Of all our neighbors in Southeast Asia, Indonesia perhaps is the nation with whom we share many similarities. Both are founding members of ASEAN (whose headquarters is in Jakarta), both are archipelagoes with thousands of islands and both have hundreds of local dialects or languages. As President Marcos noted, the two nations are close in terms of geography as well as in culture and ethnicity.

Formal diplomatic relations between Indonesia and the Philippines began in 1949, but the relationship goes “much further than that because we consider Indonesians not only a neighbor, not only a friend, but kin,” the President stressed. Indonesians are sometimes mistaken for Filipinos and vice versa because we look so much alike and, as a matter of fact, there are hundreds of words in the Bahasa Indonesia language that sound almost the same as Tagalog.

Agreements on defense and security were also signed during the visit to Indonesia, with both governments renewing the commitment to stronger bilateral cooperation on trade, infrastructure, as well as border and maritime security, among others.

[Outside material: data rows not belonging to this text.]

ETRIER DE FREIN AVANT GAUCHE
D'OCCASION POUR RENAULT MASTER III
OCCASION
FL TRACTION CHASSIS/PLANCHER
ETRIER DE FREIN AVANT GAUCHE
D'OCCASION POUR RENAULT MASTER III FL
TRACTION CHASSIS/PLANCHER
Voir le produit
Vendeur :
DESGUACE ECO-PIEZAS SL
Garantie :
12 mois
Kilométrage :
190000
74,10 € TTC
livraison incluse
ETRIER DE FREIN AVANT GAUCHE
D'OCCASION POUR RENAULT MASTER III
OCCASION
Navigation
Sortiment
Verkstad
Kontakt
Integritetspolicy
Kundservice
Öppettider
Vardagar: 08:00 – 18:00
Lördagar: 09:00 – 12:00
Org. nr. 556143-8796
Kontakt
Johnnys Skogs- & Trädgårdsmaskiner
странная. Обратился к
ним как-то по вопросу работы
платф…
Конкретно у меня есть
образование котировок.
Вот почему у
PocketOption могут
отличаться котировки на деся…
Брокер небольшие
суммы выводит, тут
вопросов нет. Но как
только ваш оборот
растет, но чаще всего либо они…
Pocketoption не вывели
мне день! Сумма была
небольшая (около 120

The state visit to Singapore was equally fruitful, with members of the President’s economic team reaching out to Singaporean businessmen and members of the international business community to highlight that the best time to do business in the Philippines is now as the country has “opened  its doors even wider for mutually beneficial investments” even as we “rebuild our economy and gun for rapid, broad-based growth in the next six years,” said Finance Secretary Ben Diokno.

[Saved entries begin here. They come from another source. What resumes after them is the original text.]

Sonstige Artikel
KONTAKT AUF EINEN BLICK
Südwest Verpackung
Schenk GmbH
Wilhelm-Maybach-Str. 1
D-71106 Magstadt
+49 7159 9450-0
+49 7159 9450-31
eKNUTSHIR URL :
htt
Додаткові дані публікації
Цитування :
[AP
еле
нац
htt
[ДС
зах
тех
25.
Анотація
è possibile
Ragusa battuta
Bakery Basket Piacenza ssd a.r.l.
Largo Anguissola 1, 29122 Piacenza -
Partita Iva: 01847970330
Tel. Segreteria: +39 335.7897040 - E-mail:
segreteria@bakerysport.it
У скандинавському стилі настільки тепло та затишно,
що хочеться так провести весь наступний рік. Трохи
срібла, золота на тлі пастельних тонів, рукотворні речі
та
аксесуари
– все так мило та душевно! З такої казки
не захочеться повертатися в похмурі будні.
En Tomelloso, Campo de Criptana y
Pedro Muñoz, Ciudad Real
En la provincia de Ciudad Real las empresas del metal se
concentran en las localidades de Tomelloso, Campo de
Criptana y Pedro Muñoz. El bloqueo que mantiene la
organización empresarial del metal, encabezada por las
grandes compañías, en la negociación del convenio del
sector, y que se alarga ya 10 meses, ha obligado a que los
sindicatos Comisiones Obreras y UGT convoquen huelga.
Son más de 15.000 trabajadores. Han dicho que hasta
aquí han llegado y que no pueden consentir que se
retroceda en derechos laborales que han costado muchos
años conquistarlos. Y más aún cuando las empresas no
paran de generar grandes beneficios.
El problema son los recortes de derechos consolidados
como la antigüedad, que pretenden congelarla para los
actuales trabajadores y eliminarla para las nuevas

Describing the Philippines as Asia’s “fastest rising star,” the President said he intends to fully maximize trade and economic cooperation between the two nations. In 2021, Singapore was the Philippines’ highest investor, with companies investing in big-ticket projects in telecommunications, infrastructure, start-up and innovation, renewable energy and health care.

According to the Department of Finance, Singapore has been the Philippines’ top source of foreign direct investments and sixth largest trading partner. With an estimated 200,000 overseas Filipino workers living and working in Singapore, this tiny but very highly developed nation was the second largest source of OFW remittances worldwide last year, totaling $2.20 billion.

One of the very incisive commentaries regarding the President’s visits to Indonesia and then Singapore came from Philippine STAR columnist and former NEDA head Gerry Sicat. In his column titled “BBM’s diplomatic offensive can also be a learning process,” he discussed the symbolic significance of the visits to the two nations that are “good examples of economic success stories.”

There are many things that we can learn from the experience of both countries that have both “developed a track record of consistent success in economic growth, in the midst of many global and regional crises that continually challenge all nations,” with both having become “strong magnets for the inflow of foreign capital into their countries in the last few decades,” said Gerry.

One thing that has become very clear is the importance of presidential visits in furthering foreign policy. While technology has given rise to apps that make virtual meetings possible, there is no replacing the impact of face-to-face meetings for leaders to discuss and thresh out issues of mutual benefit and concern. As Gerry pointed out, diplomacy can “foster closer relations along economic, political and cultural dimensions with other nations. When diplomacy works, it is easier to use it as a tool for national development.”

President Marcos is certainly cognizant of the importance of diplomacy and is keen to reach out to as many countries as possible. As he said, the foreign trips provide him an opportunity to exchange views with other leaders regarding global issues that impact security in the region.

Following the visits to Indonesia and Singapore, other trips are being planned out, including short trips to the UN General Assembly in New York, a possible Japan state visit, the ASEAN meeting in Cambodia and visits to other nations that are important for the President’s economic and security agenda.